[Extracted page text data]
.....
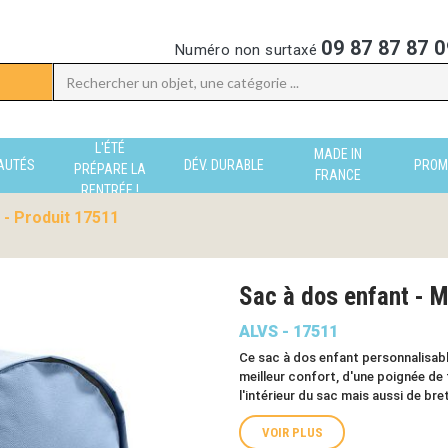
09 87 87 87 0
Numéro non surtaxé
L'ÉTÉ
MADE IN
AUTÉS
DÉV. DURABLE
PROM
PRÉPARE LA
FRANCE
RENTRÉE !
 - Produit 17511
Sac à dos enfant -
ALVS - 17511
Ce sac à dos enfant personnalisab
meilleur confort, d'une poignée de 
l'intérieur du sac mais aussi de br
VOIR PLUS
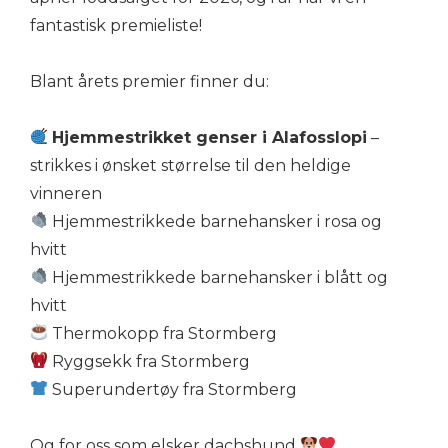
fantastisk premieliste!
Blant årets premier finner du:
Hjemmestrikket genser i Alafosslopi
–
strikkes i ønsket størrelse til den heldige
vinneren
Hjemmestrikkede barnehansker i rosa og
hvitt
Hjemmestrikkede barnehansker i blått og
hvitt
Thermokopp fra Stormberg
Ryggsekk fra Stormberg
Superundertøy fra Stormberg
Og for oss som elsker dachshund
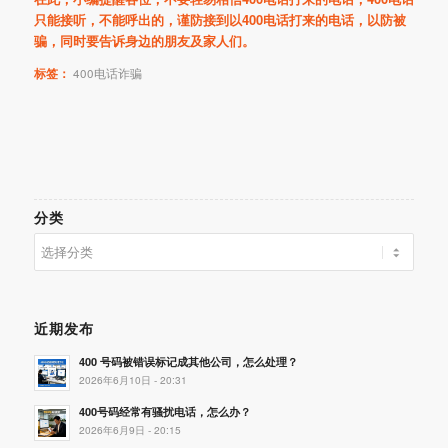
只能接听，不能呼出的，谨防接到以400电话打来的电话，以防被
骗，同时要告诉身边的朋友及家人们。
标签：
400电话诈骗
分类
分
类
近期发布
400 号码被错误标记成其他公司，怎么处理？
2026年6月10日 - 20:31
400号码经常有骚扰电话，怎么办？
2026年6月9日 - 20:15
.....
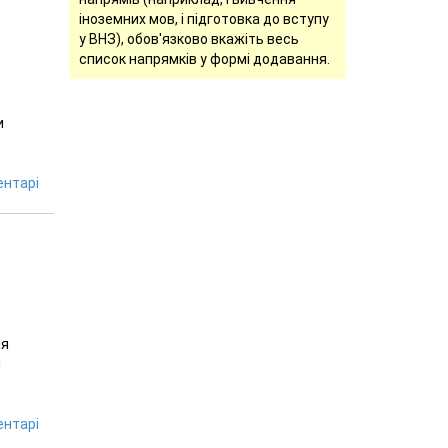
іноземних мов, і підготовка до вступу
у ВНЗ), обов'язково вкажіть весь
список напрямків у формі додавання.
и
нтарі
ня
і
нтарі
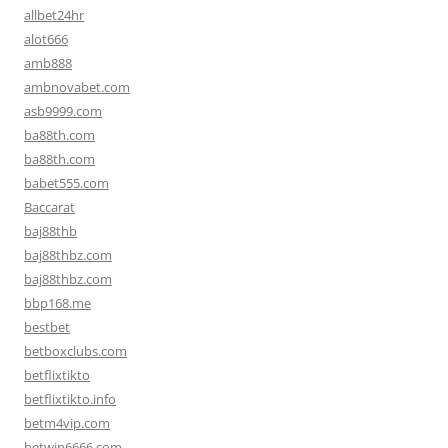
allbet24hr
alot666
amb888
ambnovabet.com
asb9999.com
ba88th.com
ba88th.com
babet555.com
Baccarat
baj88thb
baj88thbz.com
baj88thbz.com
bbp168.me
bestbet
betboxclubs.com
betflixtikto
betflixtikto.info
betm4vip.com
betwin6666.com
.....
Count up the lines in the entries that hold "Stormberg", and respond with that count and no other text.

3